Ten years later, a look back on 9/11

A decade has passed since the violent terrorist attacks orchestrated by the Islamic extremist group, Al-Queda. Today, now grown up from kindergarden and elementary years, Kennedy students reflect on how 9/11 changed America and their lives.

Jason Blum, soph., lived on Long Island when the attacks happened, talks about his feelings on the 10-year decade.

“I think that it’s good that we have been basically been able to move on and continue with our lives since the incident was so tragic,” Blum said. He was five years old on 9/11, and said that all he remembers was his dad and mom taking him into a room and watching the TV as the buildings fell down.
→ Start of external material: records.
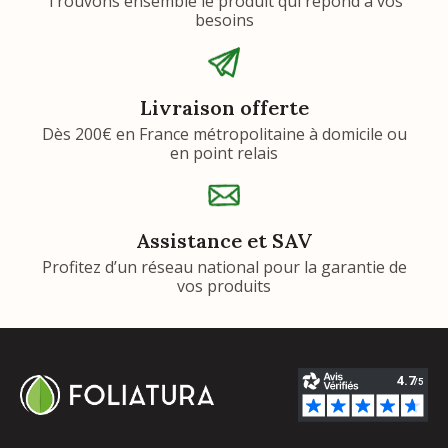
Trouvons ensemble le produit qui répond à vos
besoins
Livraison offerte
Dès 200€ en France métropolitaine à domicile ou
en point relais
Assistance et SAV
Profitez d’un réseau national pour la garantie de
vos produits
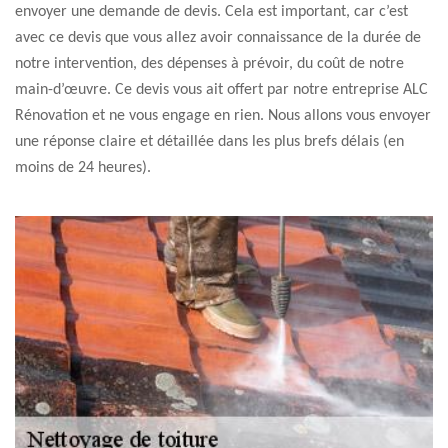
envoyer une demande de devis. Cela est important, car c’est
avec ce devis que vous allez avoir connaissance de la durée de
notre intervention, des dépenses à prévoir, du coût de notre
main-d’œuvre. Ce devis vous ait offert par notre entreprise ALC
Rénovation et ne vous engage en rien. Nous allons vous envoyer
une réponse claire et détaillée dans les plus brefs délais (en
moins de 24 heures).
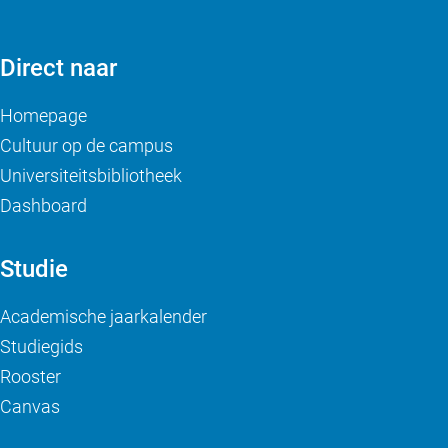
Direct naar
Homepage
Cultuur op de campus
Universiteitsbibliotheek
Dashboard
Studie
Academische jaarkalender
Studiegids
Rooster
Canvas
They explained what happened. Blum said he can’t remember his parents’ reactions, but that he thinks they were calm.

Audrey Brock, fr., talks about how 9/11 affected the perspective of Islamic people and how that affected her friendships.
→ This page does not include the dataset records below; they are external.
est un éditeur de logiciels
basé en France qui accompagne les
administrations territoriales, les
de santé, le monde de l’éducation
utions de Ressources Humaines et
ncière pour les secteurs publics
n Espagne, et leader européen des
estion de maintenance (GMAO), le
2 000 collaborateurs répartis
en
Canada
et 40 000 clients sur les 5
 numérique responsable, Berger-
“There was a time at which a friend of mine who liked a guy who was Muslim,” Brock said, “and we had a friend who was very adamant that they shouldn’t be dating, and no one was talking to her because she’s so mean about that stuff, and I think the biggest impact on me was the racial ties.”

Brock was three when the towers fell, She remembers her dad rushed into the living room and turned to FOX News and she saw the first footage of the towers going down.

On what the date means to her, Brock said, “To me, it [the date] means the end of the American ideal: rich, fearless, and untouchable. This is when we realized that we couldn’t always be better than everyone at everything. We can be hurt.”

On how 9/11 affected America, Blum said,“It made a pretty big anti-terrorist movement, and it made us back up our security to prevent that from happening again and it pretty much started a war.”

Blum and Brock differed on their views on the recent death of the Osama Bin Laden, the man who was in charge of the violent attacks. U.S. forces in Abbottabad, Pakistan killed Osama Bin Laden on May 1, 2011. After a 10 year battle the man responsible for beginning and funding the terrorist group Al-Qaeda had been put to justice.

“I think that it has solved a problem that’s been going on a long time, and it’s a good thing now that our troops can come home,” Blum said.

Brock said, however, “I don’t really feel that much changed, I mean, there’s still terrorism and I don’t think that his followers will be deterred by his death, and I feel that 9/11 was a tragedy that can’t be made up by Bin Laden’s death.”

Almost 3,000 people died on 9/11, when Al-Qaeda boarded four United States planes, two of which were crashed into the World Trade Center Twin Towers; one was crashed into the Pentagon in Virginia, and the fourth, United Airlines Flight 93 was crashed into a field in Pennsylvania after the passengers heroically overtook the plane from terrorists as they tried to fly it into the White House.